2. That special leave petition was filed to challenge the judgment dated 10th May, 2013 of the High Court of Bombay in Writ Petition No.2898/2011 and L.P.A. No.174 of 2012 under which the order passed by the Estate Officer of the appellant, and confirmed by the City Civil Court was left undisturbed. The order dated 19th August, 2013 required the respondent to file the necessary undertaking, but it was not filed, and the mesne profits as required have also not been paid. It is also pointed out that subsequently one more I.A., being I.A. No.2 of 2014, was taken out by the respondent-N.R.C. Ltd. to be relieved of this undertaking, and that I.A. was not pressed, and the same came to be dismissed by this Court by its order dated 7th October, 2013.
3. Mr.
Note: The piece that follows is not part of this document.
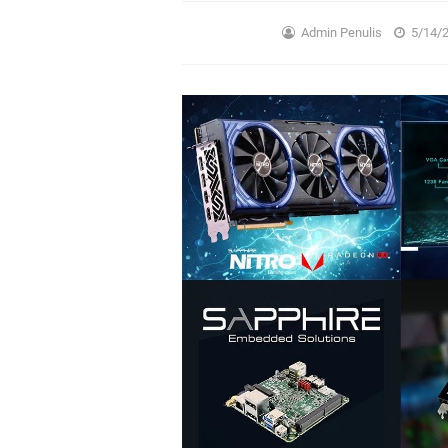
Admin Penulis
5/14/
Raju Ramachandran, learned senior counsel, appearing for the petitioner Central Bank of India points out that the financial difficulties of the respondent were placed on record in that I.A. and subsequently the same has been withdrawn. That being so, there was no reason for the respondent not to file the undertaking and not to pay the mesne profits as required. He has drawn our attention to two judgments of this Court in almost similar circumstances.
One was the case of Ram Pyari (Smt.) & Ors. vs. Jagdish Lal reported in 1992 (1) SCC 157, and the other was that of Santanu Chaudhuri vs. Subir Ghosh reported in 2007 (10) SCC 253. In both these matters undertakings to vacate were given but they were not complied with, and therefore the contempt petition was filed. This Court in both these matters noted that since undertaking was not given, there could not be any contempt as such, but the order passed by this Court had to be complied with, and therefore permitted the petitioners to take the help of police to take back the possession of the concerned premises.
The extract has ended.